Action item — Within the entries below, find every line that has the string "country", then copy it.

━━━━━━━━━━

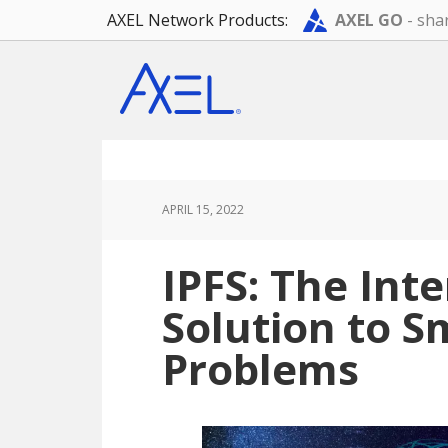
AXEL Network Products:
AXEL GO
- shar
Skip
Skip
Skip
to
to
to
main
primary
footer
content
sidebar
APRIL 15, 2022
IPFS: The Int
Solution to S
Problems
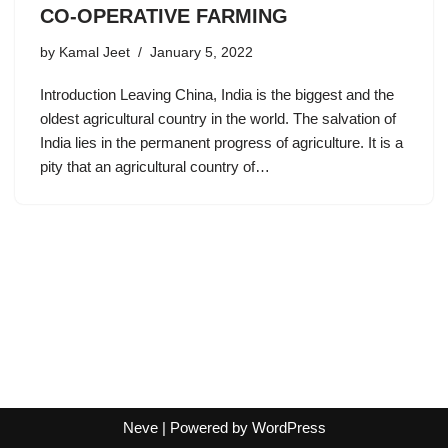
CO-OPERATIVE FARMING
by
Kamal Jeet
January 5, 2022
Introduction Leaving China, India is the biggest and the
oldest agricultural country in the world. The salvation of
India lies in the permanent progress of agriculture. It is a
pity that an agricultural country of…
Neve
| Powered by
WordPress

━━━━━━━━━━

Finished exercise —
oldest agricultural country in the world. The salvation of
pity that an agricultural country of…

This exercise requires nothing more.